"Un petit prince au pays des mollahs", est une bande dessinée différente des autres qu'il ne faut pas faire apparaitre comme un drame survenu il y a plusieurs dizaines d'années en Iran mais plutôt comme un sujet toujours d'actualité. En 1988 il y a eu une grand massacre des prisonniers politique en Iran.

Dans cette bande dessinée on rend hommage à un frère qui a perdu la vie lors de ce tragique drame de l'histoire.

On y retrouve également un témoignage poignant en hommage aux disparus. Aujourd'hui impuni, on peut lire entre les lignes qu'il s'agit aussi d'un appel à la justice.

Un ouvrage Touchant et historique

"Ce n’est pas une histoire pour enfant ", sont les premiers mots du préface de la bande dessinée signée Ingrid Bétancourt. On est tout de suite plongé dans le grand bain d'une aventure touchante sous fond d'Histoire avec un grand 'H'.

L'auteur insiste sur la nécessité de témoigner d'une histoire vraie avec la présence de personnages réels qui ont participé aux événements. Tout cela se déroule, dans un climat douloureux, un passé qu'on ne pourra jamais effacer.
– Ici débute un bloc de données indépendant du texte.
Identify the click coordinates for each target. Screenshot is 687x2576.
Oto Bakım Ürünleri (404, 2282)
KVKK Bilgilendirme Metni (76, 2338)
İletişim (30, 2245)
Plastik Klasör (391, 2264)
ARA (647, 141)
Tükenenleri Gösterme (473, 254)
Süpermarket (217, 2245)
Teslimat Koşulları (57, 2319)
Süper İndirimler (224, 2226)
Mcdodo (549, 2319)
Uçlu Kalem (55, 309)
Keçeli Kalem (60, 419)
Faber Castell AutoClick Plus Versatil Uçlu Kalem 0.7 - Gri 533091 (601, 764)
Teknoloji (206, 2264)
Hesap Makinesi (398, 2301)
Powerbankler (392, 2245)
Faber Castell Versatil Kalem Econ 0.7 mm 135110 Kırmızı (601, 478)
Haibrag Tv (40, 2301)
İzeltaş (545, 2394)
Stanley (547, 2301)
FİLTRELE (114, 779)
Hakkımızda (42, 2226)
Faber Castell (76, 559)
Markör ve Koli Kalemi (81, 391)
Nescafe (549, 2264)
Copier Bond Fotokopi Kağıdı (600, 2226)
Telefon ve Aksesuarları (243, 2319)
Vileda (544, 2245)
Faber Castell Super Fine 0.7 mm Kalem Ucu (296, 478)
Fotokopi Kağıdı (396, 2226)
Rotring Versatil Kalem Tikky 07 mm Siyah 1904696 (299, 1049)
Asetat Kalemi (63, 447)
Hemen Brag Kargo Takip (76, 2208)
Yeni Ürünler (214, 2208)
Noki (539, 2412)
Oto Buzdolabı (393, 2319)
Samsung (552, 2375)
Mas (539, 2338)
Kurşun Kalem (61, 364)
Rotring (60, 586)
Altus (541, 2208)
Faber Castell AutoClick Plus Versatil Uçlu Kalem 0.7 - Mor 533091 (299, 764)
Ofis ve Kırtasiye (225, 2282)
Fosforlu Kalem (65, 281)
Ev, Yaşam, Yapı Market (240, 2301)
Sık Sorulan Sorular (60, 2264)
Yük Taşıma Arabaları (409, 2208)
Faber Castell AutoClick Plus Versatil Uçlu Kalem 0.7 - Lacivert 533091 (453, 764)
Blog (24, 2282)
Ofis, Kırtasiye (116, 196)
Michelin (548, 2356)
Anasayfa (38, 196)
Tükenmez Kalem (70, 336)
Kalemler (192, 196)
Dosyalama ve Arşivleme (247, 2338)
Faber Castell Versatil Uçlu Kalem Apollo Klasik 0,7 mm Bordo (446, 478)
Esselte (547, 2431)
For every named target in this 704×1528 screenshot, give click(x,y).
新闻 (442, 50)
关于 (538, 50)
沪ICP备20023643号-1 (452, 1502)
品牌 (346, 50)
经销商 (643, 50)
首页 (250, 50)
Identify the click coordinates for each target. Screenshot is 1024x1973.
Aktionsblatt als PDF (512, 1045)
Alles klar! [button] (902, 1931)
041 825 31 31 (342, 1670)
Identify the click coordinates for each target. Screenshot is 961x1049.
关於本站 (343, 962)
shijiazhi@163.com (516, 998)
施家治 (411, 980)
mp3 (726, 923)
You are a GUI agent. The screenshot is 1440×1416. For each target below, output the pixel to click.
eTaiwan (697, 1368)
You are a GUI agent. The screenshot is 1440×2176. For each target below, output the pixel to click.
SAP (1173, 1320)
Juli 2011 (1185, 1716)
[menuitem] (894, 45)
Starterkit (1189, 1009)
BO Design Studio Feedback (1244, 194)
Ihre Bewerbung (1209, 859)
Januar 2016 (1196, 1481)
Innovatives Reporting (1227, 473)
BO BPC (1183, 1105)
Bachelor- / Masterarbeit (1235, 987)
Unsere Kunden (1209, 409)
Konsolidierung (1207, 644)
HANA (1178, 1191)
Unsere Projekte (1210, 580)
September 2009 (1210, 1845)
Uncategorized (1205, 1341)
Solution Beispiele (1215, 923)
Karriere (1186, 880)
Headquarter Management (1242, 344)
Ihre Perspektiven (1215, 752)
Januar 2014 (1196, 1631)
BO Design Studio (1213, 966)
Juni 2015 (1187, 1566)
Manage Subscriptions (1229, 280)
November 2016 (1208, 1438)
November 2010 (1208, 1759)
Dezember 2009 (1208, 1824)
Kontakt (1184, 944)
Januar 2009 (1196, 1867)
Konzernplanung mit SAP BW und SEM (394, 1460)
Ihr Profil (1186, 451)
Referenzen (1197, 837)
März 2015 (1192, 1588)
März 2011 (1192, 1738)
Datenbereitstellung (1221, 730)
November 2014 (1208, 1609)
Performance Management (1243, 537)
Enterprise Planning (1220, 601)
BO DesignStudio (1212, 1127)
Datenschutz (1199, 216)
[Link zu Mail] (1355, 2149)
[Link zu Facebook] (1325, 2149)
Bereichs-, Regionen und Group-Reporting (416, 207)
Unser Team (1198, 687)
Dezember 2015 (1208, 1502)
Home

L'histoire se déroule en 1979 en Iran, le nouveau pouvoir en place ne cesse de trahir un population en souffrance. Dans un climat politique d'instabilité que connait l'Iran, l'ouvrage permet de transmettre le passé d'un pays aux générations futures afin qu'elle ne tombe pas dans le piège des intégristes qui ont tendance à utiliser la religion pour véhiculer leurs idées.

Il ne s'agit en aucun cas de stigmatiser la région, mais combattre l’extrémisme pour les idées et par l’action: essentiel pour l'avenir.

Un «livre si profondément émouvant », écrit dans une lettre Jean Ziegler, écrivain, sociologue et homme politique. Il est actuellement membre du comité consultatif du conseil des droits de l'homme des Nations unies. Il a ajouté « Ahmad est l’honneur de l’humanité.

Lui – et les autres 30000 martyrs de 1988 – ont, par leur sacrifice, par leur exemple lumineux de courage, d’amour du peuple – ouvert la voie à un Iran libre, démocratique et heureux. L’horrible crime des mollahs ne restera pas impuni.»

Une histoire sous forme de message

Après un procès expéditif, le héros, condamné à vingt ans de prison sans motif, idécide alors de s'évader de la prison dans laquelle il était enfermé depuis huit mois.

Il ne savait pas que son frère Ahmad de 16 ans - qui ressemblait beaucoup au Petit Prince d’Antoine de Saint-Exupéry de par ses cheveux blonds et sa grande curiosité - était emprisonné dans la même prison.

Ce n’était pas la première fois. Entre 1980 et 1981, il avait déjà été capturé et torturé plusieurs fois pour avoir participé à des meetings des Moudjahidine du peuple d’Iran (OMPI), l’opposition démocratique aux mollahs.